Calling the Sahara Group ''an abuser of process of law'', the Supreme Court on Monday directed that the Sahara group's Rs37,000-crore luxury township Aamby Valley near Pune in Maharashtra be auctioned as scheduled.
The SC turned down requests to give a two-month extension for paying an instalment, which was due last week. Of the Rs1,500 crore due for payment on 7 September, the group had paid only around Rs530 crore and offered post-dated cheques payable by up to 11 November for the remaining Rs970 crore.
''We direct without any hesitation that the auction shall be held as per the direction given by this court and the official liquidator is permitted to carry out the auction as per procedure,'' a bench of Chief Justice of India Dipak Misra and Justices Ranjan Gogoi and A K Sikri said.
It appointed the registrar general of the High Court of Bombay as an observer ''to remain personally present to oversee the physical auction at the auction venue at Mumbai.''
Aamby Valley will go under the hammer on 10 and 11 October, with the Bombay High Court as the official liquidator. Any successful bidder will have to deposit the money by January 2018 and the final sale will be approved by the bench of CJI Dipak Misra along with Justices Gogoi and Sikri.
"We are constrained to state that the respondent-contemnor (Subrato Roy) in his own way has treated this court as a laboratory … possibly thinking that he can survive on the ventilator as long as possible. He would have been well advised that a person who goes on a ventilator may not survive for long and in any case, a time would come when he has to be comatosed," the bench said on Monday.
"Grant of further time to the respondent-contemnor and entertaining post-dated cheques which are dated 11 November 2017 would tantamount to travesty of justice and extending unwarranted sympathy to a person who is indubitably an abuser of the process of law. He who thinks or for that matter harbours the notion that he can play with law, is under wrong impression," the bench said in a strongly worded order.

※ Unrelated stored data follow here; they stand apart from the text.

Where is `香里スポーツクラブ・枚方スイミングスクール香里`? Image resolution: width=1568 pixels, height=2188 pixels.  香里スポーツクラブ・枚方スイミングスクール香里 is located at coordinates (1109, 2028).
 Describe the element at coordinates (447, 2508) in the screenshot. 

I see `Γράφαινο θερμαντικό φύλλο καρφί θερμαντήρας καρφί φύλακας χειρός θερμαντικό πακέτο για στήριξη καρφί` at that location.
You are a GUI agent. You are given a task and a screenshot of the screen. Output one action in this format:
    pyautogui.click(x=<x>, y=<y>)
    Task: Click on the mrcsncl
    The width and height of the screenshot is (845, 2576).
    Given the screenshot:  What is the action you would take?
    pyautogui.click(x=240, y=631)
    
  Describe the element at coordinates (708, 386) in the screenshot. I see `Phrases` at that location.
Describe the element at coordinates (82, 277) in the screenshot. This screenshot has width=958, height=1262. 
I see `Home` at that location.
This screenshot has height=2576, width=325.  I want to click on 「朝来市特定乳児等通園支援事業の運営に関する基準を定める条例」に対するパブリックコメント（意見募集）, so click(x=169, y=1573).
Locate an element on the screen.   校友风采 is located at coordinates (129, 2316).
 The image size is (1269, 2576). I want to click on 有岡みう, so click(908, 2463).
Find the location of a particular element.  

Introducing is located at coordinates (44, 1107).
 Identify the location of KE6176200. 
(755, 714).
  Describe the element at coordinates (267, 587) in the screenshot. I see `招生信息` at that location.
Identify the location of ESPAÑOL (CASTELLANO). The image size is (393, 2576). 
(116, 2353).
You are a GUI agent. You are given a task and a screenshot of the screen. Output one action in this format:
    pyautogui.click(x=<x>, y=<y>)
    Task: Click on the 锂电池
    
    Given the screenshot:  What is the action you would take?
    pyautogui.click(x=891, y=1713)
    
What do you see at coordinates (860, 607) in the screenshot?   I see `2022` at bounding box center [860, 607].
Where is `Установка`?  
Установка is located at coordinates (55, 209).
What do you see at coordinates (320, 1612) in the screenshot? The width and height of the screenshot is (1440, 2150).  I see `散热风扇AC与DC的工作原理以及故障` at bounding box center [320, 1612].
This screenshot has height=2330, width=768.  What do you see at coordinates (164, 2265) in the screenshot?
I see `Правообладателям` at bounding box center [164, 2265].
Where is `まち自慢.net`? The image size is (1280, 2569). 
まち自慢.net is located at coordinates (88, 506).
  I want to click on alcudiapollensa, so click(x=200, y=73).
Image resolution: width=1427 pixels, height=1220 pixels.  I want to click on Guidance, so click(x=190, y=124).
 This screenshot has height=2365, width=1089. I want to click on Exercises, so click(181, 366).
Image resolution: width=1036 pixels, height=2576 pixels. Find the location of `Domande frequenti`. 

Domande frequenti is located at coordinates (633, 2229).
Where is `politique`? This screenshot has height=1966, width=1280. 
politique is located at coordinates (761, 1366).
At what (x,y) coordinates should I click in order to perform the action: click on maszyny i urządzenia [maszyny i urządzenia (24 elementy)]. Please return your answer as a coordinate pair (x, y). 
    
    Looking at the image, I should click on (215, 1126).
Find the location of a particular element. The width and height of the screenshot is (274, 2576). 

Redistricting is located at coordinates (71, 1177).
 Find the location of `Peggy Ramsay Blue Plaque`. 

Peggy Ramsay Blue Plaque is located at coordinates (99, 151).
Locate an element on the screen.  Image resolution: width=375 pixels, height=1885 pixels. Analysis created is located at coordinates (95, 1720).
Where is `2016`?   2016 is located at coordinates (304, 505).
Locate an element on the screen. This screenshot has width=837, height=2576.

Earlier, Kapil Sibal, senior counsel appearing for the group, said ''would submit with all the vehemence as well as humility at his command'' that it was the first case where a contemnor has paid the substantial amount which may go up to Rs16,000 crore, and though approximately Rs8,651 crore is due, that should not be held against him.
''The submission on a first blush may look attractive, but the proceeding that has been recorded by this court from time to time will compel one to repel the submission and extinguish the impression gathered on the first blush,'' the court said.
At the previous hearing, when Sahara failed to deposit the requisite amount in the refund account, the apex court ordered the Bombay High Court to go ahead and initiate the auction of Aamby Valley.
The more than 8,000-acre township located 200 km from Mumbai and valued at more than Rs34,000 crore is the crown jewel in Sahara's portfolio. The sale of this property would strike a blow and "finish my business", Sahara had said.
After Sahara failed to pay the requisite Rs5,000 crore on 17 April, the court had also decided to auction Aamby Valley. Roy's pleas to prevent the auctioning of this jewel fell on deaf ears as a three-judge bench had fixed the fair market price and instructed the Bombay High Court to "proceed with the formalities of auction by preparing the draft terms and conditions and other formalities".
Sahara, which allegedly duped its investors of Rs 24,000 crore, has been seeking ways to raise money to pay the principal amount. So far, Sahara has managed to repay around Rs16,000 crore.
The dues pertain to a seven-year-old case between the group and the Securities and Exchange Board of India. A Sebi order directing refund of over Rs24,000 crore raised from 29.6 million investors by Sahara India Real Estate Corp and Sahara Housing Invest Corp was upheld by the Supreme Court in August 2012.
The court had asked the regulator to collect dues with interest of 15 per cent and repay the investors. Sahara initially deposited around Rs5,000 crore and claimed that the rest had been refunded directly to the investors.
However, the court was not convinced by this claim and has insisted on payments. It had sent group chief Subrata Roy to jail in 2014 for non-compliance of the order.
Though Roy has since been released on parole, the group is yet to pay about a third of the principal amount, while according to the regulator, total dues have gone up to over Rs40,000 crore with interest. The auction of Aamby Valley, which the group had tried to avoid over the years, has become the last resort for the court.
Nestled in the Western ghats on the Mumbai-Pune highway the hill city sprawls over 8000-odd acres with luxury amenities such as golf course, villas, airstrips, entertainment facilities and infrastructure facilities such as road, water and power plants.